Structured Innovation – Inventiveness as a methodology
A computer has invented! And it wasn’t just blindly following an algorithm. As I understand it, a computer called “Adam”* was programmed to carry out the entire scientific innovation process on its own. It formulated hypotheses. It designed and ran experiments. It analyzed the resulting data and then decided which experiments to run next. The computer incorporates artificial intelligence. This robotic system made a novel scientific discovery with virtually no human intellectual input (2009) and can utilize the scientific method.
Most of us who are serial inventors go through the innovation process so quickly, it seems like a single stroke of brilliance (I say with a modest tuck of my chin). But in fact, if we break down what is happening, there is a step-by-step process and this process has been studied for over 60 years.
And if an inventive computer is not enough to blow our minds and excite our hearts, the NSF has a Cyber-Enabled Discovery and Innovation (CDI) initiative that intends to create revolutionary science and engineering research outcomes through computational thinking. It will generate and apply new knowledge and produce paradigm shifts.
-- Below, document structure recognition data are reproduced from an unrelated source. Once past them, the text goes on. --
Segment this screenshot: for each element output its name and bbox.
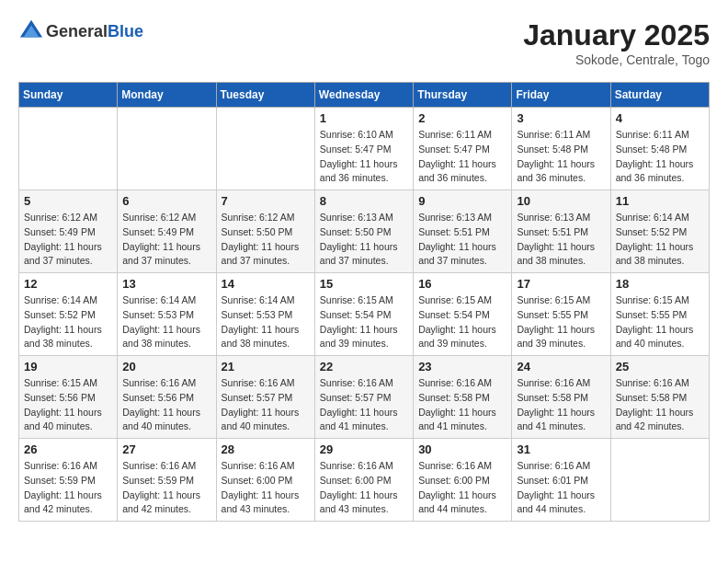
weekday-header-cell: Thursday: [414, 83, 512, 108]
calendar-day-cell: 1Sunrise: 6:10 AM Sunset: 5:47 PM Daylig…: [314, 108, 413, 190]
page-header: GeneralBlue January 2025 Sokode, Central…: [18, 18, 710, 67]
calendar-day-cell: 14Sunrise: 6:14 AM Sunset: 5:53 PM Dayli…: [216, 273, 314, 356]
calendar-day-cell: 20Sunrise: 6:16 AM Sunset: 5:56 PM Dayli…: [118, 356, 216, 439]
calendar-day-cell: 31Sunrise: 6:16 AM Sunset: 6:01 PM Dayli…: [512, 439, 610, 522]
day-number: 18: [616, 277, 704, 291]
calendar-day-cell: 24Sunrise: 6:16 AM Sunset: 5:58 PM Dayli…: [512, 356, 610, 439]
calendar-day-cell: 5Sunrise: 6:12 AM Sunset: 5:49 PM Daylig…: [19, 190, 118, 273]
day-number: 25: [616, 360, 704, 373]
weekday-header-cell: Saturday: [610, 83, 709, 108]
weekday-header-cell: Tuesday: [216, 83, 314, 108]
day-info: Sunrise: 6:16 AM Sunset: 6:01 PM Dayligh…: [517, 459, 605, 517]
day-info: Sunrise: 6:12 AM Sunset: 5:50 PM Dayligh…: [222, 211, 310, 269]
calendar-day-cell: 16Sunrise: 6:15 AM Sunset: 5:54 PM Dayli…: [414, 273, 512, 356]
calendar-day-cell: 4Sunrise: 6:11 AM Sunset: 5:48 PM Daylig…: [610, 108, 709, 190]
day-info: Sunrise: 6:16 AM Sunset: 6:00 PM Dayligh…: [320, 459, 408, 517]
location-title: Sokode, Centrale, Togo: [523, 52, 710, 67]
day-info: Sunrise: 6:12 AM Sunset: 5:49 PM Dayligh…: [24, 211, 112, 269]
calendar-week-row: 12Sunrise: 6:14 AM Sunset: 5:52 PM Dayli…: [19, 273, 710, 356]
day-number: 15: [320, 277, 408, 291]
logo-icon: [18, 18, 44, 44]
title-block: January 2025 Sokode, Centrale, Togo: [523, 18, 710, 67]
day-number: 20: [122, 360, 210, 373]
calendar-day-cell: [216, 108, 314, 190]
day-number: 29: [320, 442, 408, 456]
calendar-day-cell: 26Sunrise: 6:16 AM Sunset: 5:59 PM Dayli…: [19, 439, 118, 522]
day-number: 10: [517, 194, 605, 208]
day-info: Sunrise: 6:15 AM Sunset: 5:56 PM Dayligh…: [24, 376, 112, 434]
calendar-day-cell: [19, 108, 118, 190]
day-number: 16: [418, 277, 506, 291]
day-info: Sunrise: 6:15 AM Sunset: 5:54 PM Dayligh…: [320, 293, 408, 351]
calendar-week-row: 5Sunrise: 6:12 AM Sunset: 5:49 PM Daylig…: [19, 190, 710, 273]
calendar-day-cell: 6Sunrise: 6:12 AM Sunset: 5:49 PM Daylig…: [118, 190, 216, 273]
day-info: Sunrise: 6:13 AM Sunset: 5:50 PM Dayligh…: [320, 211, 408, 269]
calendar-day-cell: 21Sunrise: 6:16 AM Sunset: 5:57 PM Dayli…: [216, 356, 314, 439]
calendar-day-cell: 3Sunrise: 6:11 AM Sunset: 5:48 PM Daylig…: [512, 108, 610, 190]
day-number: 26: [24, 442, 112, 456]
calendar-day-cell: 23Sunrise: 6:16 AM Sunset: 5:58 PM Dayli…: [414, 356, 512, 439]
calendar-day-cell: [118, 108, 216, 190]
logo-text-blue: Blue: [108, 22, 143, 40]
logo-text-general: General: [46, 22, 108, 40]
day-info: Sunrise: 6:13 AM Sunset: 5:51 PM Dayligh…: [418, 211, 506, 269]
day-number: 22: [320, 360, 408, 373]
month-title: January 2025: [523, 18, 710, 52]
calendar-day-cell: 11Sunrise: 6:14 AM Sunset: 5:52 PM Dayli…: [610, 190, 709, 273]
day-number: 12: [24, 277, 112, 291]
day-info: Sunrise: 6:10 AM Sunset: 5:47 PM Dayligh…: [320, 128, 408, 186]
day-info: Sunrise: 6:15 AM Sunset: 5:54 PM Dayligh…: [418, 293, 506, 351]
day-info: Sunrise: 6:14 AM Sunset: 5:53 PM Dayligh…: [122, 293, 210, 351]
calendar-day-cell: 25Sunrise: 6:16 AM Sunset: 5:58 PM Dayli…: [610, 356, 709, 439]
day-number: 19: [24, 360, 112, 373]
calendar-day-cell: 12Sunrise: 6:14 AM Sunset: 5:52 PM Dayli…: [19, 273, 118, 356]
day-number: 14: [222, 277, 310, 291]
day-info: Sunrise: 6:14 AM Sunset: 5:52 PM Dayligh…: [616, 211, 704, 269]
day-number: 31: [517, 442, 605, 456]
weekday-header-cell: Wednesday: [314, 83, 413, 108]
day-info: Sunrise: 6:11 AM Sunset: 5:48 PM Dayligh…: [517, 128, 605, 186]
calendar-day-cell: 17Sunrise: 6:15 AM Sunset: 5:55 PM Dayli…: [512, 273, 610, 356]
day-info: Sunrise: 6:12 AM Sunset: 5:49 PM Dayligh…: [122, 211, 210, 269]
calendar-table: SundayMondayTuesdayWednesdayThursdayFrid…: [18, 82, 710, 522]
calendar-day-cell: 13Sunrise: 6:14 AM Sunset: 5:53 PM Dayli…: [118, 273, 216, 356]
calendar-day-cell: 10Sunrise: 6:13 AM Sunset: 5:51 PM Dayli…: [512, 190, 610, 273]
weekday-header-cell: Friday: [512, 83, 610, 108]
day-info: Sunrise: 6:15 AM Sunset: 5:55 PM Dayligh…: [517, 293, 605, 351]
calendar-day-cell: 30Sunrise: 6:16 AM Sunset: 6:00 PM Dayli…: [414, 439, 512, 522]
day-number: 21: [222, 360, 310, 373]
day-info: Sunrise: 6:16 AM Sunset: 5:56 PM Dayligh…: [122, 376, 210, 434]
day-info: Sunrise: 6:11 AM Sunset: 5:48 PM Dayligh…: [616, 128, 704, 186]
day-number: 5: [24, 194, 112, 208]
calendar-week-row: 19Sunrise: 6:15 AM Sunset: 5:56 PM Dayli…: [19, 356, 710, 439]
calendar-week-row: 26Sunrise: 6:16 AM Sunset: 5:59 PM Dayli…: [19, 439, 710, 522]
day-number: 13: [122, 277, 210, 291]
day-info: Sunrise: 6:15 AM Sunset: 5:55 PM Dayligh…: [616, 293, 704, 351]
calendar-day-cell: 2Sunrise: 6:11 AM Sunset: 5:47 PM Daylig…: [414, 108, 512, 190]
day-info: Sunrise: 6:16 AM Sunset: 6:00 PM Dayligh…: [418, 459, 506, 517]
day-info: Sunrise: 6:14 AM Sunset: 5:53 PM Dayligh…: [222, 293, 310, 351]
logo: GeneralBlue: [18, 18, 143, 44]
day-number: 23: [418, 360, 506, 373]
calendar-day-cell: 22Sunrise: 6:16 AM Sunset: 5:57 PM Dayli…: [314, 356, 413, 439]
calendar-body: 1Sunrise: 6:10 AM Sunset: 5:47 PM Daylig…: [19, 108, 710, 522]
calendar-day-cell: 8Sunrise: 6:13 AM Sunset: 5:50 PM Daylig…: [314, 190, 413, 273]
day-info: Sunrise: 6:16 AM Sunset: 5:57 PM Dayligh…: [320, 376, 408, 434]
calendar-day-cell: [610, 439, 709, 522]
day-number: 6: [122, 194, 210, 208]
day-number: 4: [616, 111, 704, 125]
day-number: 3: [517, 111, 605, 125]
day-info: Sunrise: 6:16 AM Sunset: 5:59 PM Dayligh…: [24, 459, 112, 517]
calendar-day-cell: 7Sunrise: 6:12 AM Sunset: 5:50 PM Daylig…: [216, 190, 314, 273]
day-info: Sunrise: 6:11 AM Sunset: 5:47 PM Dayligh…: [418, 128, 506, 186]
day-info: Sunrise: 6:16 AM Sunset: 5:58 PM Dayligh…: [616, 376, 704, 434]
day-number: 28: [222, 442, 310, 456]
day-number: 30: [418, 442, 506, 456]
day-info: Sunrise: 6:16 AM Sunset: 5:57 PM Dayligh…: [222, 376, 310, 434]
calendar-day-cell: 9Sunrise: 6:13 AM Sunset: 5:51 PM Daylig…: [414, 190, 512, 273]
calendar-week-row: 1Sunrise: 6:10 AM Sunset: 5:47 PM Daylig…: [19, 108, 710, 190]
day-info: Sunrise: 6:16 AM Sunset: 6:00 PM Dayligh…: [222, 459, 310, 517]
day-number: 11: [616, 194, 704, 208]
day-info: Sunrise: 6:14 AM Sunset: 5:52 PM Dayligh…: [24, 293, 112, 351]
day-number: 1: [320, 111, 408, 125]
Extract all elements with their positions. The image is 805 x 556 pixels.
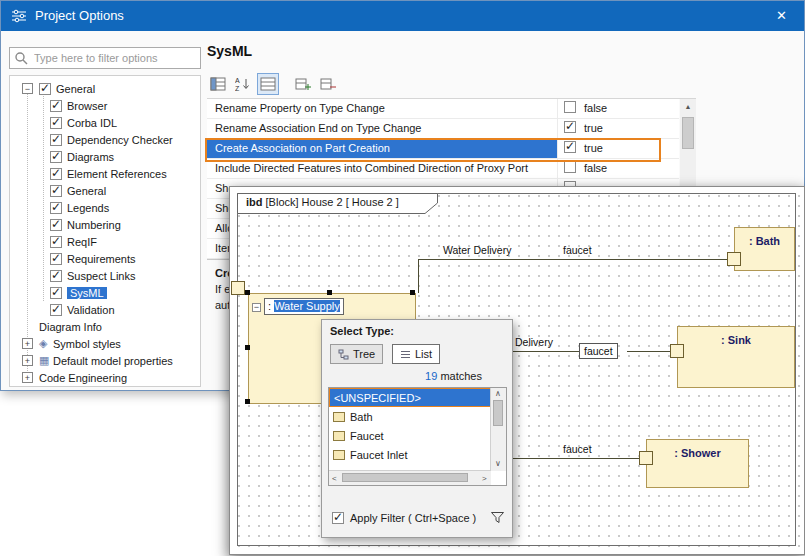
expand-all-button[interactable] (292, 73, 314, 95)
part-sink[interactable]: : Sink (677, 326, 795, 388)
checkbox-checked[interactable] (50, 253, 62, 265)
property-row[interactable]: Rename Property on Type Change false (207, 99, 679, 119)
checkbox-checked[interactable] (50, 151, 62, 163)
tree-item-code-engineering[interactable]: Code Engineering (10, 369, 200, 386)
tab-tree[interactable]: Tree (330, 344, 383, 364)
tree-item-diagram-info[interactable]: Diagram Info (10, 318, 200, 335)
checkbox-checked[interactable] (564, 141, 576, 153)
tree-item-requirements[interactable]: Requirements (10, 250, 200, 267)
checkbox-checked[interactable] (50, 219, 62, 231)
tree-item-default-model-properties[interactable]: ▦ Default model properties (10, 352, 200, 369)
part-shower[interactable]: : Shower (646, 439, 749, 488)
expand-icon[interactable] (22, 372, 33, 383)
expand-icon[interactable] (22, 355, 33, 366)
tree-item-general-root[interactable]: General (10, 80, 200, 97)
checkbox-checked[interactable] (50, 304, 62, 316)
connector-label-delivery[interactable]: Delivery (515, 336, 553, 348)
close-button[interactable]: ✕ (759, 1, 804, 31)
scrollbar-thumb[interactable] (342, 473, 468, 482)
tree-item-numbering[interactable]: Numbering (10, 216, 200, 233)
tree-item-reqif[interactable]: ReqIF (10, 233, 200, 250)
scrollbar-thumb[interactable] (682, 117, 694, 149)
filter-input[interactable] (9, 47, 201, 69)
list-item-bath[interactable]: Bath (329, 407, 491, 426)
checkbox-checked[interactable] (564, 121, 576, 133)
connector-sink[interactable] (627, 351, 670, 352)
checkbox-checked[interactable] (50, 117, 62, 129)
part-name-editor[interactable]: : Water Supply (264, 298, 344, 315)
tree-item-symbol-styles[interactable]: ◈ Symbol styles (10, 335, 200, 352)
checkbox-checked[interactable] (50, 202, 62, 214)
scrollbar-thumb[interactable] (493, 400, 503, 426)
connector-bath-vertical[interactable] (418, 259, 419, 293)
resize-handle[interactable] (245, 399, 250, 404)
port-faucet-shower[interactable] (639, 451, 653, 465)
port-label-faucet[interactable]: faucet (563, 443, 592, 455)
checkbox-checked[interactable] (50, 168, 62, 180)
tree-item-suspect-links[interactable]: Suspect Links (10, 267, 200, 284)
compact-view-button[interactable] (257, 73, 279, 95)
tree-item-element-references[interactable]: Element References (10, 165, 200, 182)
tree-item-corba-idl[interactable]: Corba IDL (10, 114, 200, 131)
collapse-compartment-icon[interactable]: − (252, 303, 261, 312)
checkbox-checked[interactable] (50, 134, 62, 146)
checkbox-unchecked[interactable] (564, 161, 576, 173)
port-faucet-bath[interactable] (727, 252, 741, 266)
resize-handle[interactable] (410, 290, 415, 295)
scroll-up-button[interactable]: ∧ (495, 389, 501, 398)
frame-port[interactable] (231, 281, 245, 295)
checkbox-checked[interactable] (332, 512, 344, 524)
scroll-up-button[interactable]: ▲ (680, 99, 696, 115)
expand-icon[interactable] (22, 338, 33, 349)
checkbox-checked[interactable] (50, 270, 62, 282)
tree-item-browser[interactable]: Browser (10, 97, 200, 114)
list-horizontal-scrollbar[interactable]: < > (329, 470, 491, 485)
resize-handle[interactable] (327, 290, 332, 295)
tree-item-sysml[interactable]: SysML (10, 284, 200, 301)
collapse-icon[interactable] (22, 83, 33, 94)
part-bath[interactable]: : Bath (734, 227, 795, 271)
categorized-view-button[interactable] (207, 73, 229, 95)
value-cell[interactable]: false (557, 159, 679, 178)
tree-item-general[interactable]: General (10, 182, 200, 199)
checkbox-unchecked[interactable] (564, 101, 576, 113)
scroll-left-button[interactable]: < (332, 474, 337, 483)
scroll-right-button[interactable]: > (482, 474, 487, 483)
port-label-faucet[interactable]: faucet (579, 343, 618, 359)
port-faucet-sink[interactable] (670, 344, 684, 358)
tree-item-legends[interactable]: Legends (10, 199, 200, 216)
port-label-faucet[interactable]: faucet (563, 244, 592, 256)
list-item-unspecified[interactable]: <UNSPECIFIED> (329, 388, 491, 407)
value-cell[interactable]: false (557, 99, 679, 118)
checkbox-checked[interactable] (50, 185, 62, 197)
property-row-selected[interactable]: Create Association on Part Creation true (207, 139, 679, 159)
resize-handle[interactable] (245, 345, 250, 350)
sort-alphabetically-button[interactable]: AZ (232, 73, 254, 95)
list-vertical-scrollbar[interactable]: ∧ ∨ (490, 388, 506, 471)
panel-heading: SysML (207, 43, 252, 59)
property-row[interactable]: Rename Association End on Type Change tr… (207, 119, 679, 139)
list-item-faucet[interactable]: Faucet (329, 426, 491, 445)
connector-bath[interactable] (418, 259, 727, 260)
value-cell[interactable]: true (557, 139, 679, 158)
connector-shower[interactable] (506, 458, 639, 459)
checkbox-checked[interactable] (50, 236, 62, 248)
tab-list[interactable]: List (392, 344, 440, 364)
list-item-faucet-inlet[interactable]: Faucet Inlet (329, 445, 491, 464)
selected-tree-item: SysML (67, 287, 107, 299)
resize-handle[interactable] (245, 290, 250, 295)
scroll-down-button[interactable]: ∨ (495, 459, 501, 468)
checkbox-checked[interactable] (50, 287, 62, 299)
checkbox-checked[interactable] (50, 100, 62, 112)
tree-item-validation[interactable]: Validation (10, 301, 200, 318)
tree-item-diagrams[interactable]: Diagrams (10, 148, 200, 165)
block-icon (333, 412, 345, 422)
filter-funnel-icon[interactable] (490, 510, 505, 525)
tree-item-dependency-checker[interactable]: Dependency Checker (10, 131, 200, 148)
property-row[interactable]: Include Directed Features into Combined … (207, 159, 679, 179)
value-cell[interactable]: true (557, 119, 679, 138)
connector-sink[interactable] (506, 351, 579, 352)
checkbox-checked[interactable] (39, 83, 51, 95)
collapse-all-button[interactable] (317, 73, 339, 95)
connector-label-water-delivery[interactable]: Water Delivery (443, 244, 511, 256)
We’ve been talking about innovation being structured for over a decade. There’s a methodology people can learn and a step-by-step process people can take. It has developed into an applied science. Now scientists are programming computers to do it, which means there is no more ignoring the fact that there is a teachable, manageable way to repeatedly innovate.
* Professor Ross King head of the Computational Biology Group at the University of Wales’ Department of Computer Science (Aberystwyth, UK) is a member of the Adam team. The inventive work was performed finding missing enzymes in metabolic pathways.